“But none that still holds its interest for me like the crime in Ely Place. As a matter of fact, I have never found murder so fascinating as some other things. The murder case came and went and, with a rare exception such as this I have mentioned, was quickly forgotten. But there is one mystery that to me has always been the most exciting in the world.”

“And what is that?” asked Rankin, while they waited with deep interest.

“The mystery of the missing,” Sir Frederic replied. “The man or woman who steps quietly out of the picture and is never seen again. Hilary Galt, dead in his office, presents a puzzle, of course; still, there is something to get hold of, something tangible, a body on the floor. But if Hilary Galt had disappeared into the fog that gloomy night, leaving no trace - that would have been another story.

“For years I have been enthralled by the stories of the missing,” the detective went on. “Even when they were outside my province, I followed many of them. Often the solution was simple, or sordid, but that could never detract from the thrill of the ones that remained unsolved. And of all those unsolved cases, there is one that I have never ceased to think about. Sometimes in the night I wake up and ask myself - what happened to Eve Durand?”

“Eve Durand,” repeated Rankin eagerly.

“That was her name. As a matter of fact, I had nothing to do with the case. It happened outside my bailiwick - very far outside. But I followed it with intense interest from the first. There are others, too, who have never forgotten - just before I left England I clipped from a British periodical a brief reference to the matter - I have it here.” He removed a bit of paper from his purse. “Miss Morrow - will you be kind enough to read this aloud?”

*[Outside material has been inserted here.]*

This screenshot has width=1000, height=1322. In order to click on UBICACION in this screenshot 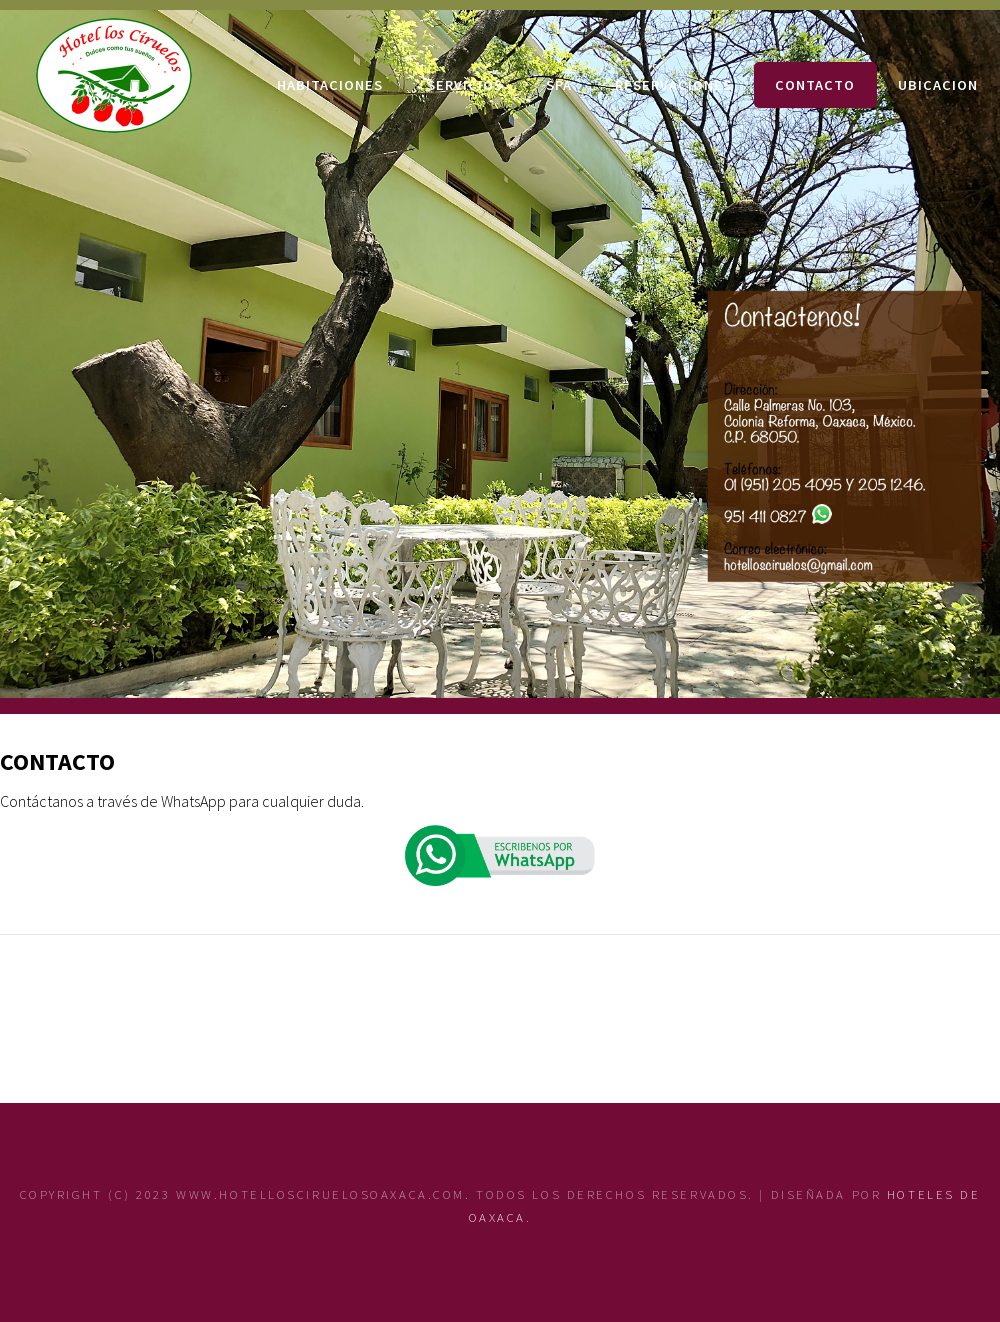, I will do `click(938, 85)`.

The girl took the cIipping. She began to read, in a low, clear voice:


“A gay crowd of Anglo-Indians gathered one night fifteen years ago on a hill outside Peshawar to watch the moon rise over that isolated frontier town. Among the company were Captain Eric Durand and his wife, just out from home. Eve Durand was young, pretty and well-born - a Miss Mannering, of Devonshire. Some one proposed a game of hide-and-seek before the ride back to Peshawar. The game was never finished. They are still looking for Eve Durand. Eventually all India was enlisted in the game. Jungle and bazaar, walled city and teak forest, were fine-combed for her. Through all the subterranean channels of that no-white-man’s land of native life the search was carried by the famous secret service. After five years her husband retired to a life of seclusion in England, and Eve Durand became a legend - a horror tale to be told by ayahs to naughty children, along with the ghost stories of that north country.”


The girl ceased reading, and looked at Sir Frederic, wide-eyed. There followed a moment of tense silence.

Bill Rankin broke the spell. “Some little game of hide-and-seek,” he said.

“Can you wonder,” asked Sir Frederic, “that for fifteen years the disappearance of Eve Durand, like Hilary Galt’s slippers, has haunted me? A notably beautiful woman - a child, really - she was but eighteen that mysterious night at Peshawar. A blonde, blue-eyed, helpless child, lost in the dark of those dangerous hills. Where did she go? What became of her? Was she murdered? What happened to Eve Durand?”

“I’d rather like to know myself,” remarked Barry Kirk softly.

“All India, as the clipping says, was enlisted in the game.